What needs to be done
Nothing but the text of the records should come back; copy it exactly and leave the pictures out.

Provided data
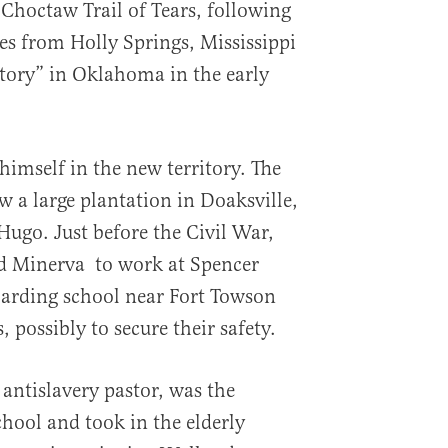
Choctaw Trail of Tears, following
es from Holly Springs, Mississippi
itory” in Oklahoma in the early
 himself in the new territory. The
 a large plantation in Doaksville,
 Hugo. Just before the Civil War,
d Minerva to work at Spencer
arding school near Fort Towson
, possibly to secure their safety.
 antislavery pastor, was the
chool and took in the elderly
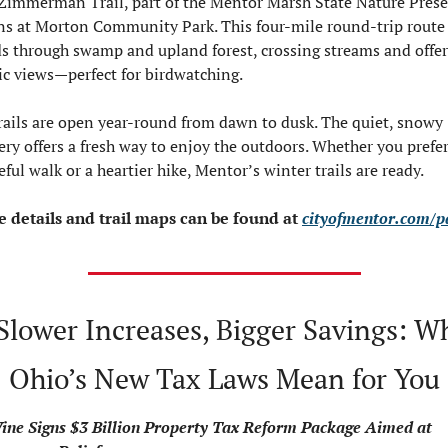
Zimmerman Trail, part of the Mentor Marsh State Nature Preser
ns at Morton Community Park. This four-mile round-trip route 
s through swamp and upland forest, crossing streams and offer
ic views—perfect for birdwatching.
trails are open year-round from dawn to dusk. The quiet, snowy 
ery offers a fresh way to enjoy the outdoors. Whether you prefer 
eful walk or a heartier hike, Mentor’s winter trails are ready.
 details and trail maps can be found at 
cityofmentor.com/p
Slower Increases, Bigger Savings: Wh
Ohio’s New Tax Laws Mean for You
ne Signs $3 Billion Property Tax Reform Package Aimed at 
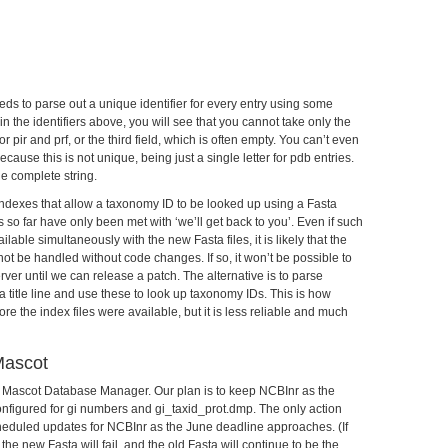
ds to parse out a unique identifier for every entry using some
 in the identifiers above, you will see that you cannot take only the
r pir and prf, or the third field, which is often empty. You can’t even
cause this is not unique, being just a single letter for pdb entries.
he complete string.
ndexes that allow a taxonomy ID to be looked up using a Fasta
so far have only been met with ‘we’ll get back to you’. Even if such
lable simultaneously with the new Fasta files, it is likely that the
not be handled without code changes. If so, it won’t be possible to
er until we can release a patch. The alternative is to parse
 title line and use these to look up taxonomy IDs. This is how
 the index files were available, but it is less reliable and much
Mascot
n Mascot Database Manager. Our plan is to keep NCBInr as the
onfigured for gi numbers and gi_taxid_prot.dmp. The only action
 scheduled updates for NCBInr as the June deadline approaches. (If
the new Fasta will fail, and the old Fasta will continue to be the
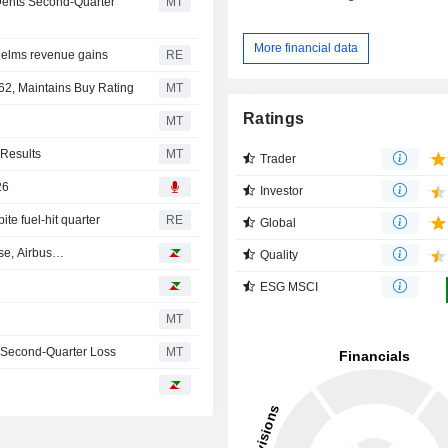
Dents Second-Quarter
MT
More financial data
whelms revenue gains
RE
62, Maintains Buy Rating
MT
Ratings
MT
 Results
MT
Trader
26
Investor
te fuel-hit quarter
RE
Global
ase, Airbus…
Quality
ESG MSCI
MT
o Second-Quarter Loss
MT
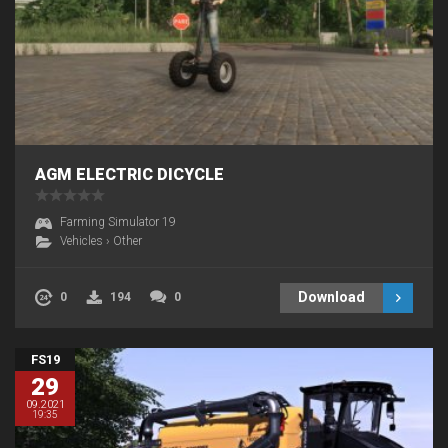
AGM ELECTRIC DICYCLE
Farming Simulator 19
Vehicles
›
Other
Download
0
194
0
FS19
29
09.2021
19:35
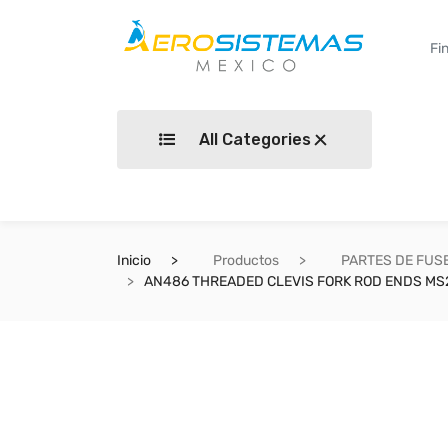
All Categories
Inicio
Productos
PARTES DE FUS
AN486 THREADED CLEVIS FORK ROD ENDS MS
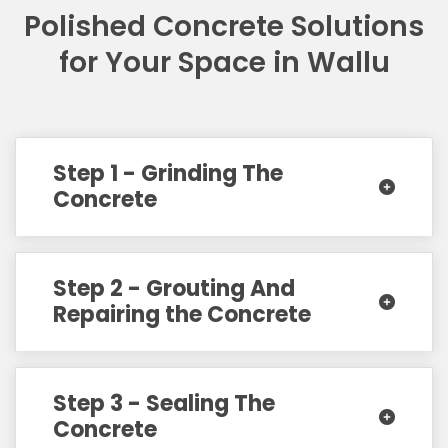
Polished Concrete Solutions
for Your Space in Wallu
Step 1 - Grinding The
Concrete
Step 2 - Grouting And
Repairing the Concrete
Step 3 - Sealing The
Concrete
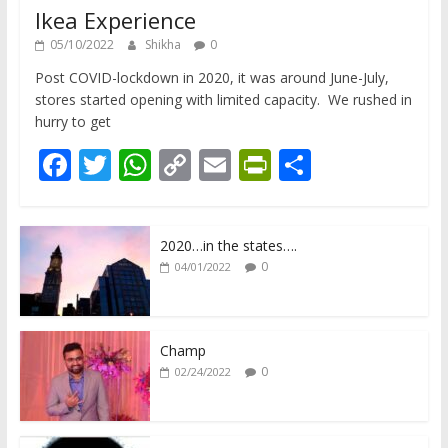
Ikea Experience
05/10/2022
Shikha
0
Post COVID-lockdown in 2020, it was around June-July,
stores started opening with limited capacity. We rushed in
hurry to get
F
T
W
C
E
Pr
S
ac
w
h
o
m
in
h
e
itt
at
p
ai
tF
ar
2020…in the states….
b
er
s
y
l
ri
e
0
04/01/2022
o
A
Li
e
o
p
n
n
k
p
k
dl
Champ
0
02/24/2022
y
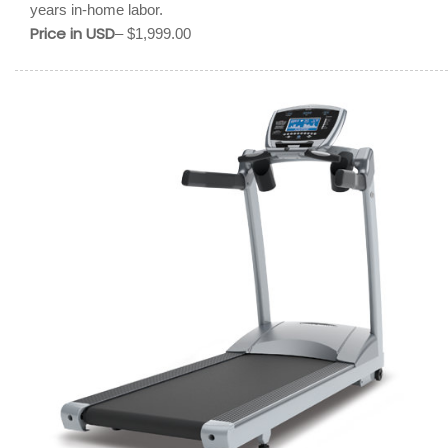
years in-home labor.
Price in USD
– $1,999.00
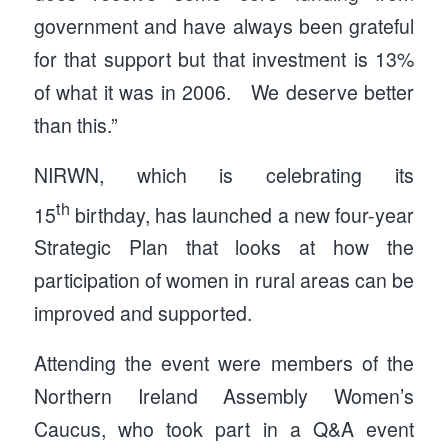
government and have always been grateful
for that support but that investment is 13%
of what it was in 2006. We deserve better
than this.”
NIRWN, which is celebrating its
th
15
birthday, has launched a new four-year
Strategic Plan that looks at how the
participation of women in rural areas can be
improved and supported.
Attending the event were members of the
Northern Ireland Assembly Women’s
Caucus, who took part in a Q&A event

Output
Choctaw Trail of Tears, following
es from Holly Springs, Mississippi
itory” in Oklahoma in the early
 himself in the new territory. The
 a large plantation in Doaksville,
 Hugo. Just before the Civil War,
d Minerva to work at Spencer
arding school near Fort Towson
, possibly to secure their safety.
 antislavery pastor, was the
chool and took in the elderly
Zimmerman Trail, part of the Mentor Marsh State Nature Preser
ns at Morton Community Park. This four-mile round-trip route 
s through swamp and upland forest, crossing streams and offer
ic views—perfect for birdwatching.
trails are open year-round from dawn to dusk. The quiet, snowy 
ery offers a fresh way to enjoy the outdoors. Whether you prefer 
eful walk or a heartier hike, Mentor’s winter trails are ready.
 details and trail maps can be found at 
cityofmentor.com/p
Slower Increases, Bigger Savings: Wh
Ohio’s New Tax Laws Mean for You
ne Signs $3 Billion Property Tax Reform Package Aimed at 
ds to parse out a unique identifier for every entry using some
 in the identifiers above, you will see that you cannot take only the
r pir and prf, or the third field, which is often empty. You can’t even
cause this is not unique, being just a single letter for pdb entries.
he complete string.
ndexes that allow a taxonomy ID to be looked up using a Fasta
so far have only been met with ‘we’ll get back to you’. Even if such
lable simultaneously with the new Fasta files, it is likely that the
not be handled without code changes. If so, it won’t be possible to
er until we can release a patch. The alternative is to parse
 title line and use these to look up taxonomy IDs. This is how
 the index files were available, but it is less reliable and much
Mascot
n Mascot Database Manager. Our plan is to keep NCBInr as the
onfigured for gi numbers and gi_taxid_prot.dmp. The only action
 scheduled updates for NCBInr as the June deadline approaches. (If
the new Fasta will fail, and the old Fasta will continue to be the
Dents Second-Quarter
MT
More financial data
whelms revenue gains
RE
62, Maintains Buy Rating
MT
Ratings
MT
 Results
MT
Trader
26
Investor
te fuel-hit quarter
RE
Global
ase, Airbus…
Quality
ESG MSCI
MT
o Second-Quarter Loss
MT
AGM ELECTRIC DICYCLE
Farming Simulator 19
Vehicles
›
Other
Download
0
194
0
FS19
29
09.2021
19:35
All Categories
Inicio
Productos
PARTES DE FUS
AN486 THREADED CLEVIS FORK ROD ENDS MS
Polished Concrete Solutions
for Your Space in Wallu
Step 1 - Grinding The
Concrete
Step 2 - Grouting And
Repairing the Concrete
Step 3 - Sealing The
Concrete
Ikea Experience
05/10/2022
Shikha
0
Post COVID-lockdown in 2020, it was around June-July,
stores started opening with limited capacity. We rushed in
hurry to get
F
T
W
C
E
Pr
S
ac
w
h
o
m
in
h
e
itt
at
p
ai
tF
ar
2020…in the states….
b
er
s
y
l
ri
e
0
04/01/2022
o
A
Li
e
o
p
n
n
k
p
k
dl
Champ
0
02/24/2022
y
years in-home labor.
Price in USD
– $1,999.00
government and have always been grateful
for that support but that investment is 13%
of what it was in 2006. We deserve better
than this.”
NIRWN, which is celebrating its
th
15
birthday, has launched a new four-year
Strategic Plan that looks at how the
participation of women in rural areas can be
improved and supported.
Attending the event were members of the
Northern Ireland Assembly Women’s
Caucus, who took part in a Q&A event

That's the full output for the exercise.